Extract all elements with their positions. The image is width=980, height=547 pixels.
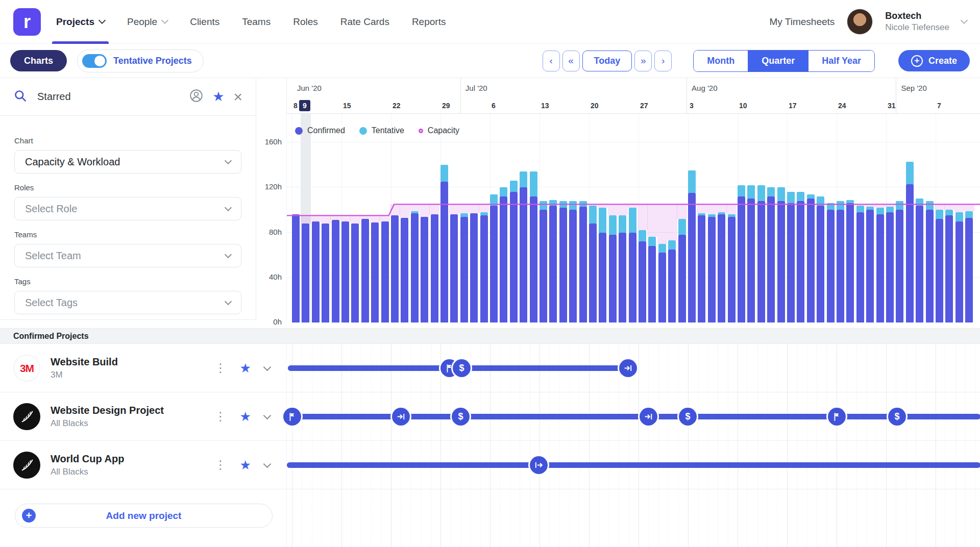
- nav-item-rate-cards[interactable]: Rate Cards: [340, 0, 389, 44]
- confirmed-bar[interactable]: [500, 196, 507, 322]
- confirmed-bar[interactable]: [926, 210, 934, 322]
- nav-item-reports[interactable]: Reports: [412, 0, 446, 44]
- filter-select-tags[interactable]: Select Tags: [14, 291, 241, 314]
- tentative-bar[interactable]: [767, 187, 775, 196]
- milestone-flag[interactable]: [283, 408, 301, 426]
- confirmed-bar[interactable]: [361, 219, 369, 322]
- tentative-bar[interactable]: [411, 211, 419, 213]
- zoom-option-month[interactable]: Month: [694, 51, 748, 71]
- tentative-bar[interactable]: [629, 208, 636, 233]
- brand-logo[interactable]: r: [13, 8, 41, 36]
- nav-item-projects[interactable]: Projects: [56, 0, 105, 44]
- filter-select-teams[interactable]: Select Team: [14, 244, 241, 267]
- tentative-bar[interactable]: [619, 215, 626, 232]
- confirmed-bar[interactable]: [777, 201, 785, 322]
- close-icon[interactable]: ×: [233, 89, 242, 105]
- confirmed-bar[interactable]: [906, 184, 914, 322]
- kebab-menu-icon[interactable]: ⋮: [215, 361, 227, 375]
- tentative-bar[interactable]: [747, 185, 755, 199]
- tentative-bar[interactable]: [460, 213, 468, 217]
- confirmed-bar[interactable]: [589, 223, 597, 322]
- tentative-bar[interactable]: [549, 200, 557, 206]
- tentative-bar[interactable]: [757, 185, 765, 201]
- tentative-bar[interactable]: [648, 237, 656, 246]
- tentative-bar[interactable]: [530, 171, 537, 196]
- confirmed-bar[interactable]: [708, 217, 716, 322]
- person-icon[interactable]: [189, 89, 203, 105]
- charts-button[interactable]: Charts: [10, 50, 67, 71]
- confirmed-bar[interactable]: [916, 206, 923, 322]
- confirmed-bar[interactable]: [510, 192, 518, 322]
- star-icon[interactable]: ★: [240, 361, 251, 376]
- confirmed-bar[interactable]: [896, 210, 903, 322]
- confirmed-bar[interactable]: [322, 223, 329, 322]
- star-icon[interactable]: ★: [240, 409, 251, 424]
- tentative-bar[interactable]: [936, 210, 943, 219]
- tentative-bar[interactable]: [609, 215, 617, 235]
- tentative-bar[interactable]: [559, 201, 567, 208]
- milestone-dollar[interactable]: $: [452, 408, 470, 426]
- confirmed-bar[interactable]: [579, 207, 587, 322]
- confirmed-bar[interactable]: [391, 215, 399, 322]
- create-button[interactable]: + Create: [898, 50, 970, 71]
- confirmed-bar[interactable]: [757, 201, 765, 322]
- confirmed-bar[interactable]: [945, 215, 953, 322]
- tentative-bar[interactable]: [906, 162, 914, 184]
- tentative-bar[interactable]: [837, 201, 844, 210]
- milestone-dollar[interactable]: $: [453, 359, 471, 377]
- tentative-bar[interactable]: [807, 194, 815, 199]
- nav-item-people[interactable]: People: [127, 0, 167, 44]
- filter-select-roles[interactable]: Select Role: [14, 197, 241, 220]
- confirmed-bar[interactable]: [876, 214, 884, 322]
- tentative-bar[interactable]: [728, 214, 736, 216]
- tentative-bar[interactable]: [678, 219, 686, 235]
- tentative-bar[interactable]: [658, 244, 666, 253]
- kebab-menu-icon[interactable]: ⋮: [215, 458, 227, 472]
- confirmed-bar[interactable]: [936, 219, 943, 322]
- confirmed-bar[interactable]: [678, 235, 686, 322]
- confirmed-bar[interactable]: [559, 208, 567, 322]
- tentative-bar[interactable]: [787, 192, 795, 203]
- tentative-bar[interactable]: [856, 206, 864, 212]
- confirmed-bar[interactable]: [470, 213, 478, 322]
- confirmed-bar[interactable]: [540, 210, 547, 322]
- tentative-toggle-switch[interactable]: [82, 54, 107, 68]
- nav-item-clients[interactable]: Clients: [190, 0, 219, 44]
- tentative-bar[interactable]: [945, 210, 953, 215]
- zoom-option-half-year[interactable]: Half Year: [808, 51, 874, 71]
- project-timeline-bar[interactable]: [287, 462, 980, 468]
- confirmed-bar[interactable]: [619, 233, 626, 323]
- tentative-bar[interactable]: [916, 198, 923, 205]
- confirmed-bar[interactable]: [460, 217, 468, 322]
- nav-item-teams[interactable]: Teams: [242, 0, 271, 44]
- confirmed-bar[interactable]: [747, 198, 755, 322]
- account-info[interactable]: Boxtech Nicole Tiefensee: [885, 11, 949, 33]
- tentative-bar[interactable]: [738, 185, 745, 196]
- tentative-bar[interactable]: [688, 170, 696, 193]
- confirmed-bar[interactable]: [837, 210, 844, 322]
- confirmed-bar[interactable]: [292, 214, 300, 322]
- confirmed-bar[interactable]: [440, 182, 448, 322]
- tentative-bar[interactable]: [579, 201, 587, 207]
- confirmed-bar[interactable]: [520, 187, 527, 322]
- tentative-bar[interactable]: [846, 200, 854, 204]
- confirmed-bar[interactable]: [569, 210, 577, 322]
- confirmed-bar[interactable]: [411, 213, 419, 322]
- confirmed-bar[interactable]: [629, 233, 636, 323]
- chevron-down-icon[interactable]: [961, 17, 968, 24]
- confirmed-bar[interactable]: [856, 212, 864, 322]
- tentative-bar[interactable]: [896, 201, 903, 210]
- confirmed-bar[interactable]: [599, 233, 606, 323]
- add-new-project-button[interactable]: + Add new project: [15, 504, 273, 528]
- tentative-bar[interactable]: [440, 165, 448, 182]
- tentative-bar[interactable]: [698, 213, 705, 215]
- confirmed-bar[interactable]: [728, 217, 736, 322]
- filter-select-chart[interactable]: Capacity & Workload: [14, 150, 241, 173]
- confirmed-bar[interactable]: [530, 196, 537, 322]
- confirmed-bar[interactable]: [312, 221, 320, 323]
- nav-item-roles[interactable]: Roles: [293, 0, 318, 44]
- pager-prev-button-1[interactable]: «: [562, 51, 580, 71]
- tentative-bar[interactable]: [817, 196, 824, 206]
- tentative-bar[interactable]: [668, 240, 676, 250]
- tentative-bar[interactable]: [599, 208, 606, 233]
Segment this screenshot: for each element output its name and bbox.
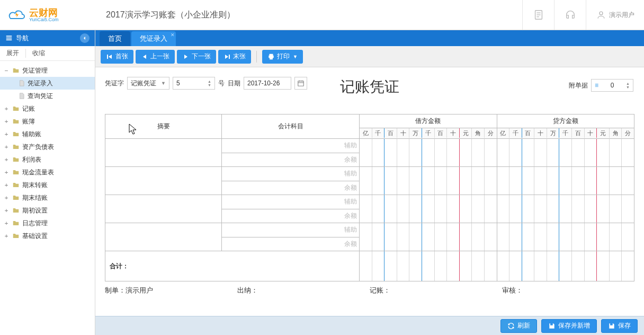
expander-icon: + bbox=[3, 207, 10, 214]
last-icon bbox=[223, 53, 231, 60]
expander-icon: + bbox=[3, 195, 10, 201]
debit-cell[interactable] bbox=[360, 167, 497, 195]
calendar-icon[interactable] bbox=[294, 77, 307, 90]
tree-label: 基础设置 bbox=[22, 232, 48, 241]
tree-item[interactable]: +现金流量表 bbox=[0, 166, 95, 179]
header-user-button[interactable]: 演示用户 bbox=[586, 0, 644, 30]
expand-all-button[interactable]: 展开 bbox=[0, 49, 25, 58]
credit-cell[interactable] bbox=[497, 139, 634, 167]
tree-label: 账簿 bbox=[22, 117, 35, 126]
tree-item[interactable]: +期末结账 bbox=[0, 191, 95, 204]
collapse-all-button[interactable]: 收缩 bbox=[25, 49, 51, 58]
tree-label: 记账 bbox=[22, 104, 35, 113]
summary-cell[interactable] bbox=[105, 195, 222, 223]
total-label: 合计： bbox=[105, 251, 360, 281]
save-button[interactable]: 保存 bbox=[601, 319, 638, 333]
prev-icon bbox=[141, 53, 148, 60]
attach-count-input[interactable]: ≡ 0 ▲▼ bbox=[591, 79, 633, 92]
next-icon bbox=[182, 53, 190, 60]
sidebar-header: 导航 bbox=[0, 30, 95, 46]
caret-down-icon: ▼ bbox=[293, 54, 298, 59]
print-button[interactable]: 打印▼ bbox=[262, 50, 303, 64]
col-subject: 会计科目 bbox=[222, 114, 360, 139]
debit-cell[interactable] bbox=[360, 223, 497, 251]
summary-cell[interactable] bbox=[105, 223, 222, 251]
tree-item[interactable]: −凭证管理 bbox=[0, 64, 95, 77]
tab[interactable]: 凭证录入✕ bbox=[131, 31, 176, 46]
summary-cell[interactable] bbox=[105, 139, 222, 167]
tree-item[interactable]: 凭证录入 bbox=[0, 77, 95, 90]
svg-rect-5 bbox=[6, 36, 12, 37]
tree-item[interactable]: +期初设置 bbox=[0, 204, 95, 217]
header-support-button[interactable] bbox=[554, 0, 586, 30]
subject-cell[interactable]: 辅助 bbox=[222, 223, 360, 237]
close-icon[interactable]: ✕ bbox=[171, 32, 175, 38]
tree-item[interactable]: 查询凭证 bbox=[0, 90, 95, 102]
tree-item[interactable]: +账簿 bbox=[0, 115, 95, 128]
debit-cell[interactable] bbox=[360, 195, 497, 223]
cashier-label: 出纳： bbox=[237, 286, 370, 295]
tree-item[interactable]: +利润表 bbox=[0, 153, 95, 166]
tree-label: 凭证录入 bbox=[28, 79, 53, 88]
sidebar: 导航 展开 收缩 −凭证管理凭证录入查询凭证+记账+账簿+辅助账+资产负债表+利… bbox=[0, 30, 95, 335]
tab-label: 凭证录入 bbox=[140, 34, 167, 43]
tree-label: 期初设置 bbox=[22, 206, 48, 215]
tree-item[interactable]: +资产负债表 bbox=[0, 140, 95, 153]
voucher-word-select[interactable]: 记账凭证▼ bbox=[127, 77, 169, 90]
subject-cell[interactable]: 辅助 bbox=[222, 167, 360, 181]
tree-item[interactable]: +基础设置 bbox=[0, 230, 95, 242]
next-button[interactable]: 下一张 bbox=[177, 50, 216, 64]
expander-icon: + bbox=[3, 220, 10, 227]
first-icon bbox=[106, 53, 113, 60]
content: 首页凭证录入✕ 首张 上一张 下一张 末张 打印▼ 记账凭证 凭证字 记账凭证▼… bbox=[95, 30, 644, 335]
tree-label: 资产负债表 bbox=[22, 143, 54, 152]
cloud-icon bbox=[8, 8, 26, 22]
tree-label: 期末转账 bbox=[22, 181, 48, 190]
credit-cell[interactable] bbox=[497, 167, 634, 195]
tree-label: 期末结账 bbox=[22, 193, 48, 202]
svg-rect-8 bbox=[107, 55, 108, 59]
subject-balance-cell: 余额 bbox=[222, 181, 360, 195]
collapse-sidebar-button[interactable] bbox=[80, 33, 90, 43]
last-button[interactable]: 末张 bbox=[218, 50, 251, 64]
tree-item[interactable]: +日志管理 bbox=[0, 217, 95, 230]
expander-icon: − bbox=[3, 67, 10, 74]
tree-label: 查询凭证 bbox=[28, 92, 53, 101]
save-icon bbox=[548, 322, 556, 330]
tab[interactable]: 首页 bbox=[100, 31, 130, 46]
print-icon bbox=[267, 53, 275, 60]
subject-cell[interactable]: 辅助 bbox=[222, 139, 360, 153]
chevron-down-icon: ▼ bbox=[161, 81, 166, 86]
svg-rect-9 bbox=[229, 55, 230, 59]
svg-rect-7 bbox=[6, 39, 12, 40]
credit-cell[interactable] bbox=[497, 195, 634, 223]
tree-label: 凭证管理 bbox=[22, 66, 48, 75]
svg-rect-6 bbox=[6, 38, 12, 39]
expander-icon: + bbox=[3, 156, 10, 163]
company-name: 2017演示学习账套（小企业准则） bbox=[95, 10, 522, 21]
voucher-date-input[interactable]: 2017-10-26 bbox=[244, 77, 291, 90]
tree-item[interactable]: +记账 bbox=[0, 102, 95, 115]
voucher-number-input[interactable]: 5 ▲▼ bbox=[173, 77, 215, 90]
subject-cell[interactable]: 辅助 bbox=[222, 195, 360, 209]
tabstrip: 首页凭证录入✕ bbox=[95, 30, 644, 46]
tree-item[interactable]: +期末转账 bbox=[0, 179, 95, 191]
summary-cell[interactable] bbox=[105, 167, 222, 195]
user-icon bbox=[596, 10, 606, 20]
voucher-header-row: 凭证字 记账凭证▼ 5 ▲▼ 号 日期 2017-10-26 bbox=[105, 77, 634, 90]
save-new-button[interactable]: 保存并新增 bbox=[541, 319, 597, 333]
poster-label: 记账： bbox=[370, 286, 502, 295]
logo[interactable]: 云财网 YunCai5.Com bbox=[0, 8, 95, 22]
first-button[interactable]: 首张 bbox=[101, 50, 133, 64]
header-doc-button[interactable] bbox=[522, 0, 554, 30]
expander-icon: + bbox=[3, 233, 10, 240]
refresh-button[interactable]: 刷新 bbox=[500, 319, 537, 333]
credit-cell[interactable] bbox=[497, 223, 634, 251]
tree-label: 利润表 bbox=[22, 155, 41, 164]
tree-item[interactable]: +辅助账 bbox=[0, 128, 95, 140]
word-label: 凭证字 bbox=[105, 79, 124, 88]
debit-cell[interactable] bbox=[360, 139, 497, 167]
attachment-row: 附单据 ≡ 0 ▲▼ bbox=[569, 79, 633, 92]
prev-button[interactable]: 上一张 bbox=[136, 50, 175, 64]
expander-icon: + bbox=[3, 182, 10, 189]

•••

TASK GOAL: Find the word "filter" in the data and copy out each line where it turns up.

SOLVED EXERCISE:
- filter-select-tags[interactable]: Select Tags: [14, 291, 241, 314]
- filter-select-teams[interactable]: Select Team: [14, 244, 241, 267]
- filter-select-roles[interactable]: Select Role: [14, 197, 241, 220]
- filter-select-chart[interactable]: Capacity & Workload: [14, 150, 241, 173]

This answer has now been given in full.